FIGS. 4A to 4E are schematic diagrams for explaining operations of the sheet aligning unit 1, in which the lateral registration rollers 2 are in the released (separated) state in FIG. 4A, all of the cams 22, 23, and 24 are not operated in FIG. 4B, the stopper 3 and the feeding rollers 4 are in the released state in FIG. 4C, the stopper 3, the feeding rollers 4, and the lateral registration rollers 2 are in the released state in FIG. 4D, and the lateral registration rollers 2 are in the released state in FIG. 4E.

FIG. 5 is a timing chart representing operations of the sheet aligning unit 1 shown in FIGS. 4A to 4E, in which heavy broken lines indicate the states of the cams 22, 23, and 24 with respect to the retract arm 26, an arm 3a, and the retract arm 28, respectively, and heavy solid lines indicate the operation states of the lateral registration rollers 2, the sheet conveying path 30, and the feeding rollers 4 corresponding to the states of the cams 22, 23, and 24, respectively.
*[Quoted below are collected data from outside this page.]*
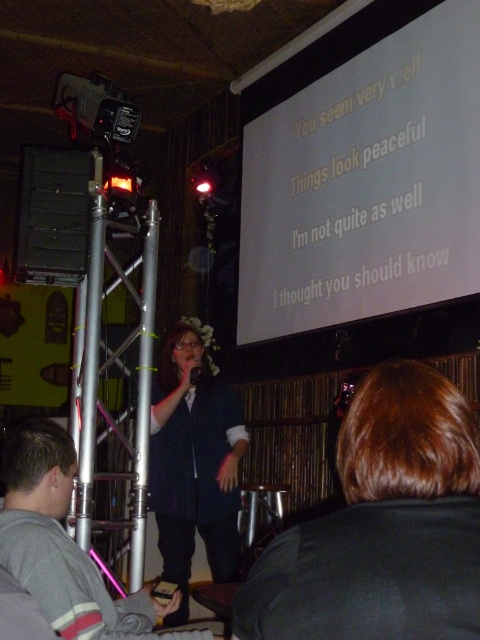 Describe the element at coordinates (365, 184) in the screenshot. The width and height of the screenshot is (480, 640). I see `white matte projection screen at upper center` at that location.

Is white matte projection screen at upper center wider than black matte speaker at left?

Indeed, white matte projection screen at upper center has a greater width compared to black matte speaker at left.

Does point (249, 209) come closer to viewer compared to point (40, 211)?

No, it is behind (40, 211).

Where is `white matte projection screen at upper center`? white matte projection screen at upper center is located at coordinates (365, 184).

Does black matte speaker at left appear on the right side of matte black microphone at center?

No, black matte speaker at left is not to the right of matte black microphone at center.

Locate an element on the screen. The width and height of the screenshot is (480, 640). black matte speaker at left is located at coordinates (52, 216).

Identify the location of black matte speaker at left. (52, 216).

Can you confirm if matte black vest at center is positioned to the right of gray fleece sweatshirt at lower left?

Yes, matte black vest at center is to the right of gray fleece sweatshirt at lower left.

Who is lower down, matte black vest at center or gray fleece sweatshirt at lower left?

Positioned lower is matte black vest at center.

What do you see at coordinates (193, 465) in the screenshot?
I see `matte black vest at center` at bounding box center [193, 465].

At what (x,y) coordinates should I click in order to perform the action: click on matte black vest at center. Please return your answer as a coordinate pair (x, y). The height and width of the screenshot is (640, 480). Looking at the image, I should click on (193, 465). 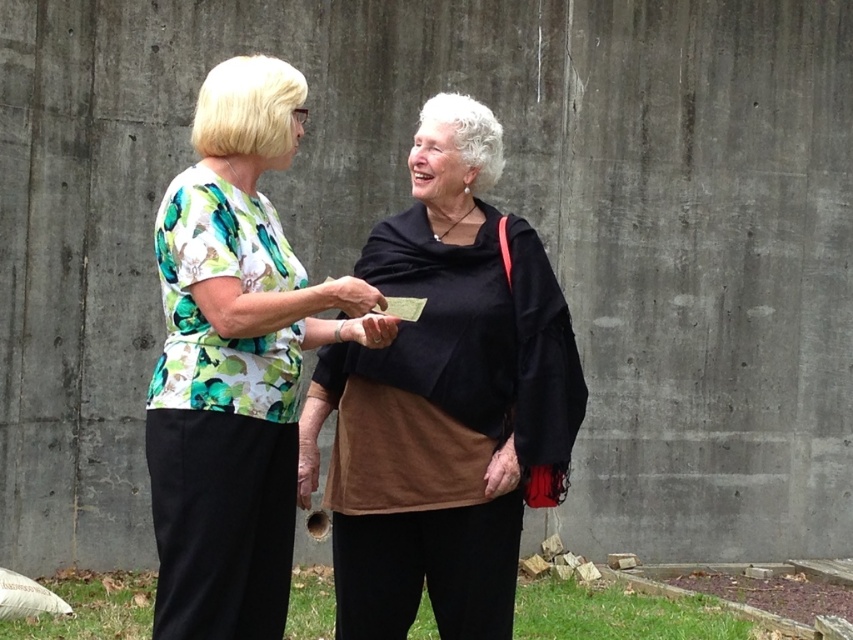 You are a photographer trying to capture the interaction between the two women in the scene. You notice the printed fabric blouse at center and the matte black hand at center. Which object is closer to the camera lens?

The matte black hand at center is closer to the camera lens because it is positioned over the printed fabric blouse at center.

You are a photographer standing at a distance. You want to take a closeup photo of the printed fabric blouse at center. Based on the scene description, can you estimate if you need to move closer or farther away to achieve a clear closeup?

The printed fabric blouse at center is 3.34 meters from viewer. To take a closeup photo, you would need to move closer than 3.34 meters to get a clearer image.

You are a photographer trying to capture a closeup shot of the black suede shawl at center and the smooth skin hand at center. Since you want to focus on the details of both objects, which one should you zoom in on more to ensure both are in focus?

You should zoom in more on the black suede shawl at center because it is larger than the smooth skin hand at center, allowing both to be in focus when prioritizing the larger object. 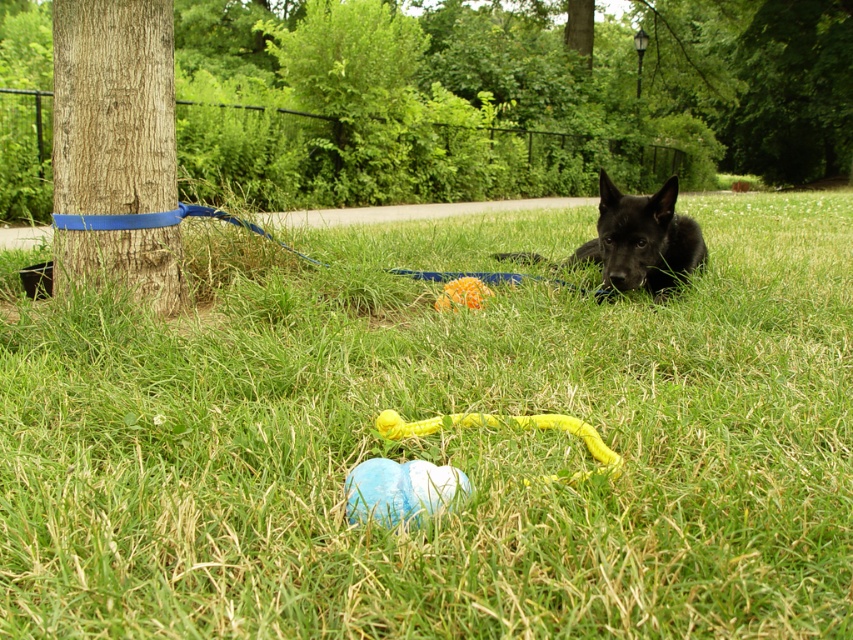 Between brown rough bark at left and blue rubber leash at left, which one is positioned higher?

Positioned higher is brown rough bark at left.

Is brown rough bark at left to the left of blue rubber leash at left from the viewer's perspective?

Indeed, brown rough bark at left is positioned on the left side of blue rubber leash at left.

Where is `brown rough bark at left`? The height and width of the screenshot is (640, 853). brown rough bark at left is located at coordinates (112, 106).

Can you confirm if green grass at lower center is taller than brown rough bark at left?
In FIG. 5, the term “contact” indicates that a large diameter portion in the cam profile of the cam is opposed to and in contact with the arm (in some cases, referred to as an operating state), and the term “separated” indicates that a small diameter portion in the cam profile of the cam is opposed to the arm while being separated therefrom (in some cases, referred to as a released state). Moreover, the term “opened” indicates that the sheet conveying path 30 is in the opened state, and the term “closed” indicates that the sheet conveying path 30 is in the closed state. Furthermore, although each of the regions (a) to (e) is depicted to have the same width in the lateral direction in FIG. 5 for convenience sake, the width does not correspond to the rotation angle of the cam shaft corresponding to each state.

The operations of the sheet aligning unit 1 shown in FIGS. 4A to 4E are explained referring to FIG. 5.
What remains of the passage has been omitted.